Ce tassement relatif n’efface pas les amortisseurs structurels. Un opérateur de Marrakech rappelle, par ailleurs, que le plan de développement de Royal Air Maroc, avec l’acquisition de nouveaux appareils et l’ouverture de lignes internationales (Île de Sal, Zurich, Munich, N’Djamena, São Paulo, Toronto, Catane, Pékin, Manchester, Naples, Abuja, Londres-Stansted) et point à point (Marrakech–Lyon, Toulouse, Nantes, Bordeaux), ainsi que les liaisons domestiques programmées (Marrakech–Laâyoune et Dakhla en stand-by, Rabat–Dakhla), soutient l’accessibilité et diversifie les portes d’entrée.

On retient alors que la conjoncture tient et que la réputation arbitre. Si la rue s’apaise et que les réseaux ne surinterprètent pas l’instant, la saison devrait se dérouler sans heurts notables.

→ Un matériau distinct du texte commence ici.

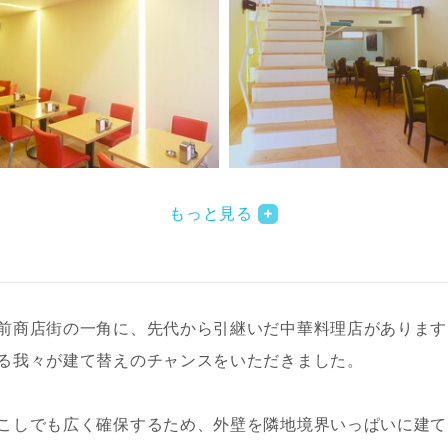
もっと見る
前商店街の一角に、先代から引継いだ中華料理店があります
る我々が建て替えのチャンスをいただきました。
こしでも広く確保するため、外壁を隣地境界いっぱいに建て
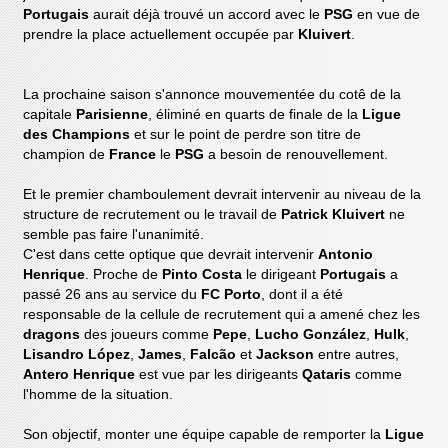
Portugais
aurait déjà trouvé un accord avec le
PSG
en vue de
prendre la place actuellement occupée par
Kluivert
.
La prochaine saison s'annonce mouvementée du cotê de la
capitale
Parisienne
, éliminé en quarts de finale de la
Ligue
des Champions
et sur le point de perdre son titre de
champion de
France
le
PSG
a besoin de renouvellement.
Et le premier chamboulement devrait intervenir au niveau de la
structure de recrutement ou le travail de
Patrick Kluivert
ne
semble pas faire l'unanimité.
C'est dans cette optique que devrait intervenir
Antonio
Henrique
. Proche de
Pinto Costa
le dirigeant
Portugais
a
passé 26 ans au service du
FC Porto
, dont il a été
responsable de la cellule de recrutement qui a amené chez les
dragons
des joueurs comme
Pepe
,
Lucho González
,
Hulk
,
Lisandro López
,
James
,
Falcão
et
Jackson
entre autres,
Antero Henrique
est vue par les dirigeants
Qataris
comme
l'homme de la situation.
Son objectif, monter une équipe capable de remporter la
Ligue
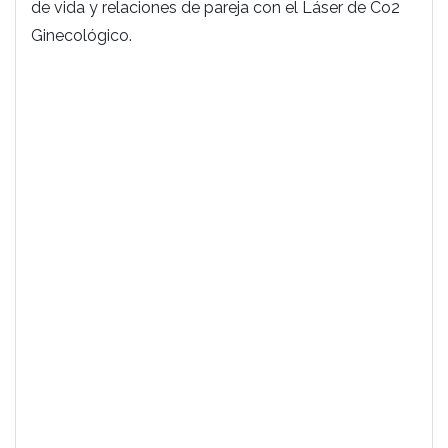
de vida y relaciones de pareja con el Láser de Co2
Ginecológico.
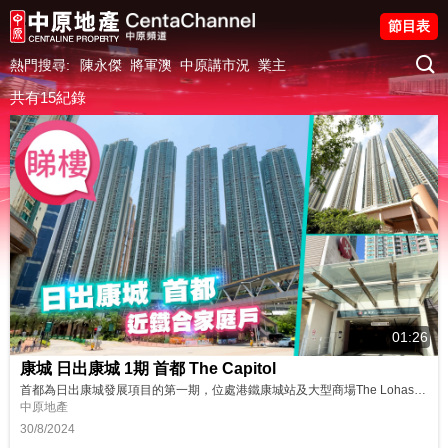
節目表
熱門搜尋:
陳永傑
將軍澳
中原講市況
業主
共有15紀錄
01:26
康城 日出康城 1期 首都 The Capitol
首都為日出康城發展項目的第一期，位處港鐵康城站及大型商場The Lohas旁，相距約2、3分鐘步程，一站可到將軍澳站另一大型商場Popcorn，加上將軍澳跨灣連接路通車，首都的對外交通亦更便捷。 同區筍盤：https://bit.ly/48oTjhJ 鄰近中原地產分行: 將軍澳東港城分行B組 2703 0878 將軍澳廣場第一分行B組 2799 1163 將軍澳新都城1期第一分行B組 270...
中原地產
30/8/2024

Si, au contraire, l’image se détériore, la facture se règlera en points de remplissage plutôt qu’en fermetures d’établissements, preuve qu’en tourisme, l’économie suit la réalité, mais la demande suit d’abord ce qu’elle voit.

«Si recul il y a, il relèvera d’un faisceau de déterminants, perception internationale, conjoncture chez les émetteurs clefs, conditions commerciales mondiales, plus que d’un seul facteur endogène. L’enjeu immédiat est de laisser les indicateurs trancher, sans surinterpréter les images, ni sous-estimer leur pouvoir», conclut Zoubir Bouhoute.